Поистине, ну что возьмешь, ведь это мысли гения оперного певческого искусства, великого артиста, отражение достижений которого мы можем видеть и в этом современном спектакле Мариинского театра, прекрасно поставленного Юрием Лаптевым и поистине впечатляющим. А я то и не знал, что, оказывает, «Псковитянка» это лучшая опера Римского-Корсакова. Поистине великая, и одна из самых совершенных русских опер.

Вот еще немного из воспоминаний Шаляпина, ну ведь речь-то про «Псковитянку»:

– «С великим волнением готовился я к роли Ивана Грозного в «Псковитянке». Мне предстояло изобразить трагическую фигуру Грозного Царя, одну из самых сложных и страшных фигур русской истории.

Я не спал ночей. Читал книги, смотрел в галереях и частных коллекциях портреты царя Ивана, смотрел картины на темы, связанные с его жизнью. Я выучил роль на зубок и начал репетировать. Репетирую старательно, усердно – увы, ничего не выходит. Скучно. Как не кручу – толку никакого.

Сначала я нервничал, злился, грубо отвечал режиссеру и товарищам на вопросы, относившиеся к роли, и кончил тем, что разорвал клавир в куски, ушел в уборную и буквально зарыдал.

Пришел ко мне в уборную Мамонтов – колоссальный русский купец-старовер, который на свои деньги создал удивительное гениальное предприятие – «Русскую частную оперу Мамонтова», которая сокрушила своими достижениями и многое в работе даже императорских театров – и, увидев мое распухшее от слез лицо, спросил, в чем дело? Я ему попечалился. Не выходит роль – от самой первой фразы до последней.

– А ну-ка, – сказал Мамонтов, – начните-ка еще раз сначала.

Я вышел на сцену. Мамонтов сел в партер и слушает.

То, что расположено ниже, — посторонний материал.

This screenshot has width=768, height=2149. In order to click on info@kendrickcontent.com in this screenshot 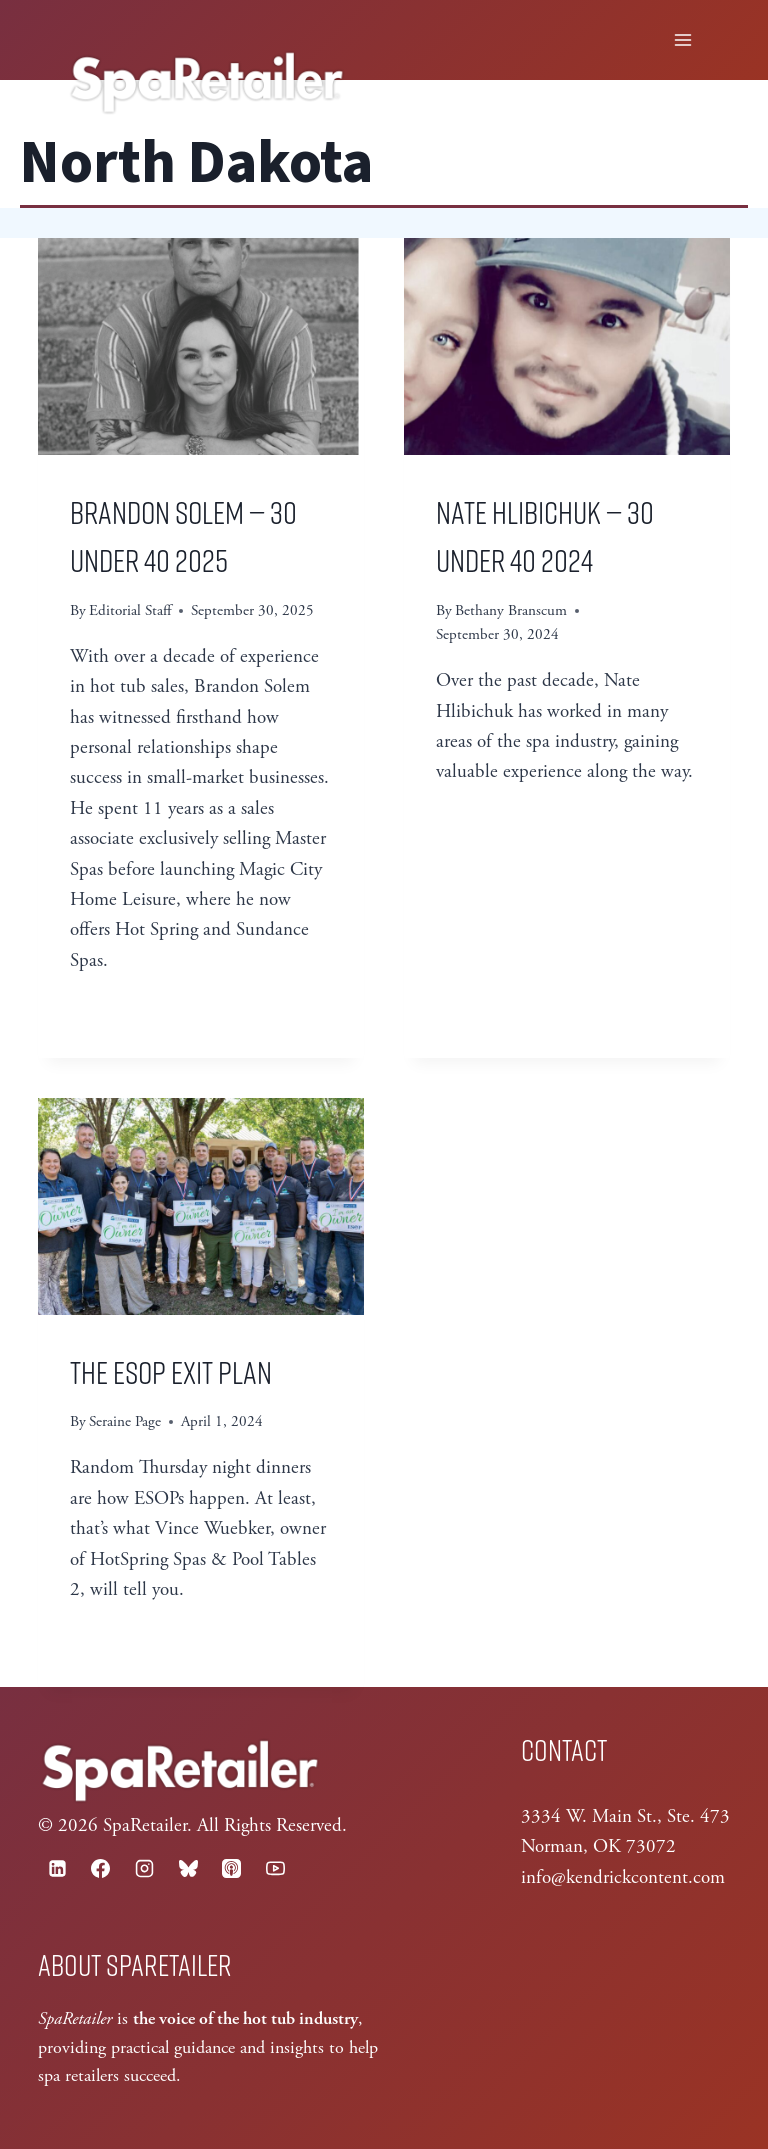 , I will do `click(623, 1878)`.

Иван Грозный, разорив и предав огню вольный Новгород, пришел в Псков сокрушить и в нем дух вольности.

Моя первая сцена представляет появление Грозного на порог дома псковского наместника, боярина Токмакова.

– Войти аль нет? – первая моя фраза.

Для роли Грозного этот вопрос имеет такое же значение, как для роли Гамлета вопрос: «быть или не быть?» В ней надо сразу показать характер царя, дать почувствовать его жуткое нутро. Надо сделать ясным зрителю, не читавшему истории, а тем более – читавшему ее, почему трепещет боярин Токмаков от одного вида Ивана.